The boys dodged between the cows with her right behind them, screaming so loud that the cows parted like the Red Sea and let her through. The guys grabbed the barbed wire fence, squealed like little girls when the barbs bit into their hands, and bailed over it, landing on their butts. But their fannies didn’t stay on the ground long enough to flatten the grass. When she reached the barbed wire, they’d gotten up and were diving through the windows into the cab of the truck without even opening the doors.
“You come back here and take your medicine like men,” she yelled.
The pickup engine roared to life and the trailer weaved all over the pasture as they drove away. She slammed the gun down on the ground and the damn thing fired straight up into the air. She stomped and cussed, sending another cow pile flying all the way to her knees.
“What the hell is going on?” Dewar yelled.
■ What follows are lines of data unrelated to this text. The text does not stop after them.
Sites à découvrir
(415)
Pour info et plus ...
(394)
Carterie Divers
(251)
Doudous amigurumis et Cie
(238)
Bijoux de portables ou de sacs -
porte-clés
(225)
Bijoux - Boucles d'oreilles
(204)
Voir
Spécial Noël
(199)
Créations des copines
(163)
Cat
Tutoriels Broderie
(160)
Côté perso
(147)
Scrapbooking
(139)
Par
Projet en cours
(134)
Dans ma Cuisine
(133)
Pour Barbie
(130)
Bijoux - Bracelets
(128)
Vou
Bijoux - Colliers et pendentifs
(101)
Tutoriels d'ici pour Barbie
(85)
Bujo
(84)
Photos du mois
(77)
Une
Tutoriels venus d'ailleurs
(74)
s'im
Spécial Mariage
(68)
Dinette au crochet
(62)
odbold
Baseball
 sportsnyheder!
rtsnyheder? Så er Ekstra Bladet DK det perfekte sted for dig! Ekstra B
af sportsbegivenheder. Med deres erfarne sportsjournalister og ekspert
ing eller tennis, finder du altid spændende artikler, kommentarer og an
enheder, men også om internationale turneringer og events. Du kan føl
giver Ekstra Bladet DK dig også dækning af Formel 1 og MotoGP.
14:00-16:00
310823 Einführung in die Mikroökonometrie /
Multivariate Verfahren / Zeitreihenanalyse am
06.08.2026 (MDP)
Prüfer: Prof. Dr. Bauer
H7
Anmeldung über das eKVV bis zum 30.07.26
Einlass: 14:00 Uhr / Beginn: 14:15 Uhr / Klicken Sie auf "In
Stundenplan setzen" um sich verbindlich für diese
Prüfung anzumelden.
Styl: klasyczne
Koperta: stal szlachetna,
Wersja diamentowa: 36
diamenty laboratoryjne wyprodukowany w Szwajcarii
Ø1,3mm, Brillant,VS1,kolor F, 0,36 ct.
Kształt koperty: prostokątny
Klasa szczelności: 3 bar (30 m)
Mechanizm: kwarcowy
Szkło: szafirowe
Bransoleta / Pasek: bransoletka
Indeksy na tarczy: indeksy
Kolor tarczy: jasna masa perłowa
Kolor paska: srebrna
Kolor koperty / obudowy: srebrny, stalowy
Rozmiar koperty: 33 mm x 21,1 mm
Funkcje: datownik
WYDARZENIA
She looked up to see all the cowboys running toward her, every one of them barefoot. They’d better keep their mouths shut or she fully well intended to hug every blessed one of them, starting with Dewar.
“What have you done to my gun? Shit, Haley!”
“Exactly. You get an A, Dewar O’Donnell. It is definitely shit.”
“Don’t you have a lick of common sense? You could have killed a cow, damn it. What were you thinkin’ firin’ a weapon out here in the middle of the h
erd? It’s a wonder you didn’t set off a stampede.” Dewar flapped his arms around as he threw a fit.
“Better watch where you are stepping, boys. My cows knew I was protecting them. They weren’t going to run away from their savior. There were rustlers out here trying to help themselves to a cow or two. You should be kissing my feet instead of hollering at me.”
They didn’t need to know that the bull had protested or that the cows probably did need Prozac ground up in their watering tanks.
She picked up the gun by the stock and handed it to Dewar. “Here’s your precious gun—unless you want me to take it down to the watering hole and clean it up when I wash all this shit off me.”
He snatched it from her. “You don’t clean a gun in water, woman, and those cows do not think you are Jesus. You’re just lucky they didn’t stampede and stomp you to death. And it’s a good thing those rustlers were amateurs and didn’t have a weapon themselves. Lord, Haley, you could’ve been killed!”
Haley sniffed. That wasn’t a “thank you,” but at least he was worried about her safety. “I’m going to get cleaned up and y’all really better watch where you are steppin’, boys. And you’d best not be coming down to the watering hole while I’m cleanin’ this shit off me either.” She stuck her nose in the night air. They could think she was uppity if they wanted. Truth was, she just wanted a whiff of clean air.
The cowboys shook their heads in unison as they headed back to the campsite, but they stepped so gingerly that she bit back a giggle.
She made her way through the cows to the watering hole. And be damned if right at the edge of the water she didn’t slip in yet another pile of cow droppings and land square on her ass in knee-deep water.
“Shit! Shit! Shit!” She slapped the muddy water and it sprayed up into her hair. “Damn it all to hell! Now my hair has shit in it. Daddy, I only thought I was pissed before. You’d best head for the hills before I get home.”